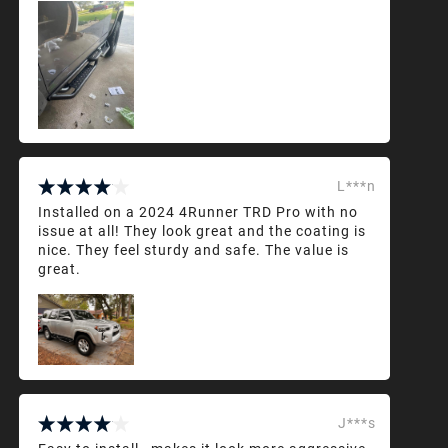
L***n
Installed on a 2024 4Runner TRD Pro with no
issue at all! They look great and the coating is
nice. They feel sturdy and safe. The value is
great.
J***s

• _PROBLEM DESCRIPTION_
Retype the lines from the one containing "nice. They feel sturdy and safe. The value is" through the last line of the records. Leave out everything else.

• _RESULT BELOW_
nice. They feel sturdy and safe. The value is
great.
J***s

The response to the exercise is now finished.